Every Doctor has his day

Doctor Who: The Day of the Doctor. Image: BBC.
Doctor Who: The Day of the Doctor. Image: BBC.
Doctor Who: The Day of the Doctor. Image: BBC.

Firstly, this is not an impartial review. It can’t be. I remember reading an article about the BBC bringing back Doctor Who in 2005. I then proceeded to Google ‘Doctor Who’ and was immediately captivated by what I discovered, and subsequently became very excited for its return with Christopher Eccleston. I admit to being too emotionally attached to David Tennant’s Doctor and losing interest during Matt Smith’s second season but, on the whole, I have followed Doctor Who fairly avidly since its return. The show’s rich history and lore are celebrated in this 50th anniversary episode, ‘The Day of the Doctor’; and what a glorious ‘Day’ it was.

I was fortunate enough to see the 50th Anniversary special in the New Picture House cinema here in St Andrews. I’ve seen quite a few films there over the course of last year, but I have never seen it so packed or heard such a buzz. There was a queue in the lobby specifically for the Doctor Who screening, of which I was at the front, and many a costume of Matt Smith’s Doctor could be seen, complete with fezzes (and in one case a TARDIS teapot). As the lights dimmed, silence fell but was immediately replaced by whoops and applause as the original credits for the William Hartnell series played. This was very nostalgic, and yet nostalgia was not the sole focus of the episode. Instead its aim was to celebrate through looking forward, with some nods to the past thrown in. The prime example of this nostalgia was the inclusion of the Zygons. Retaining their classic design, it was nice to see David Tennant facing off against his favourite enemies alongside Matt Smith and John Hurt. While they did not add to the episode in any real way, their subplot was fun and worked well in uniting the Doctors and allowing them to interact, even if they really could have been replaced with any classic Doctor Who villain. The episode’s main plot was far more meaningful and successful in its execution: revealing the mystery of John Hurt and the Time War.
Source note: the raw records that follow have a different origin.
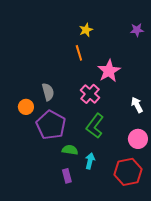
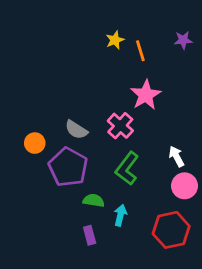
orange line: (79, 53) -> (140, 51), moved
gray semicircle: (48, 92) -> (76, 130), moved, turned 138
white arrow: (137, 105) -> (176, 156), moved

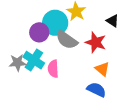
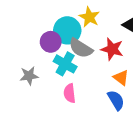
cyan cross: (34, 60) -> (65, 64), moved
pink semicircle: (53, 69) -> (70, 93), moved
blue semicircle: (96, 90) -> (116, 100), turned 36

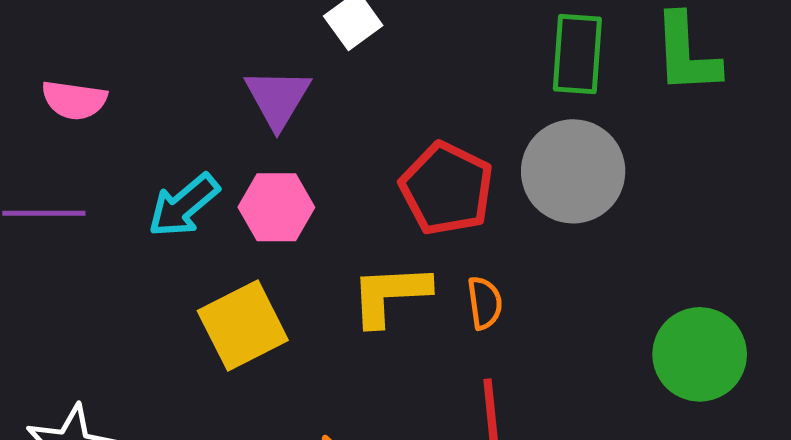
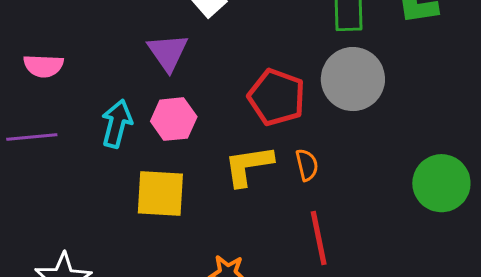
cyan arrow: (184, 205) -> (117, 124), turned 150
yellow square: (243, 326) -> (160, 193), turned 36

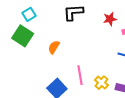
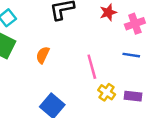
pink line: (80, 75) -> (92, 67), moved

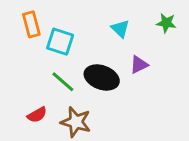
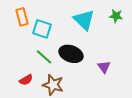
cyan triangle: (120, 29) -> (84, 20), size x1.6
purple triangle: (139, 65) -> (104, 67), moved, turned -40

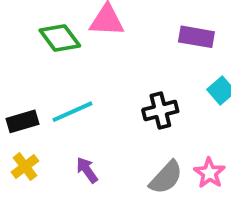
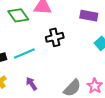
black cross: (160, 111) -> (55, 37), moved

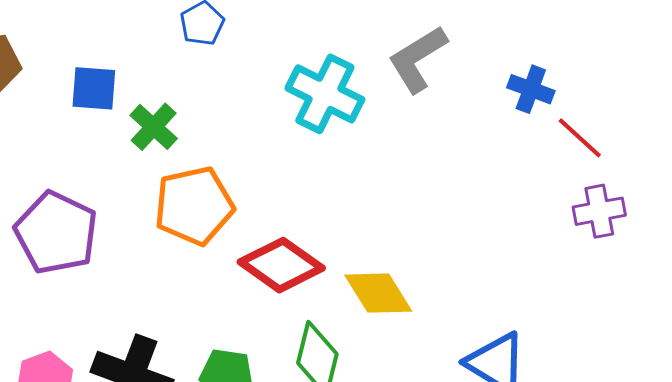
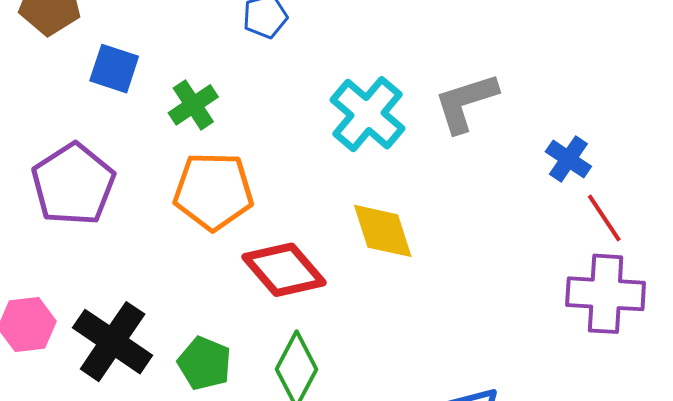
blue square: (94, 88) -> (114, 69), moved
purple cross: (599, 211) -> (606, 294), size x1.5
yellow diamond: (378, 293) -> (383, 231), moved

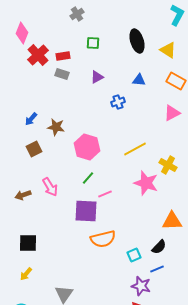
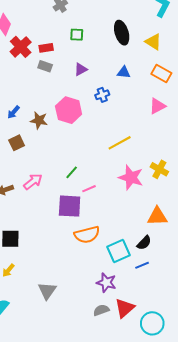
pink hexagon: (87, 147) -> (69, 110), moved
yellow cross: (168, 165) -> (159, 169), moved
pink arrow: (50, 187) -> (33, 182), turned -96
cyan square: (134, 255) -> (119, 251), size x1.6
purple star: (141, 286) -> (106, 283), moved

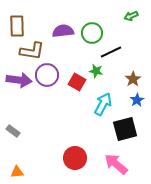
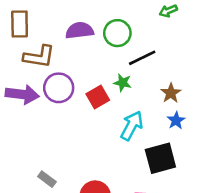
red square: (77, 82) -> (98, 97), turned 30
gray rectangle: (13, 131) -> (47, 179), moved

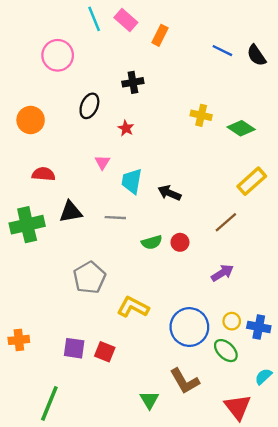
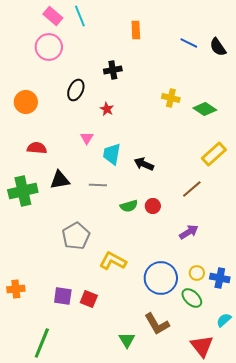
pink rectangle: (126, 20) -> (53, 16), moved
orange rectangle: (160, 35) -> (136, 30), turned -30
There has been much speculation on the identity of John Hurt’s character but the 50th anniversary confirms that Hurt is the Doctor who fought in the Time War. He comes after Paul McGann’s Eighth Doctor. The main plot focuses on Hurt deciding whether or not to annihilate both the Time Lords (his own people) and the Daleks in order to stop the Time War and save the universe. One of the most important parts of the Doctor’s history, the exploration of this monumental event was full of moral questions and deliberations and allowed Hurt, Tennant and Smith to show off their acting chops and remind us that the Doctor is a truly brilliant character. Their interactions provided some of the finest moments of the episode, whether it was John Hurt admonishing his future selves for their ‘sand shoes’ and ‘dickie bows’, or Tennant and Smith reminding him that he is still the Doctor, not a warrior. The finale, in which the Doctors move Gallifrey (the Time Lord home planet) to a pocket universe instead of destroying it, was simply amazing. Utilising archive footage of the previous doctors flying the TARDIS, a sense of unification of both old and new was created as all the Doctors worked together. And I do mean all, as we were treated to our first glimpse of future Doctor Peter Capaldi. I squealed. It was fantastic.

And that is the word with which to sum up ‘The Day of the Doctor’: fantastic. Catering to the tastes of both old and new fans, it reminded us why Doctor Who is an iconic programme. With a colourful past and a promising future, I cannot wait to see what adventures the years have in store for Britain’s favourite Time Lord; geronimo!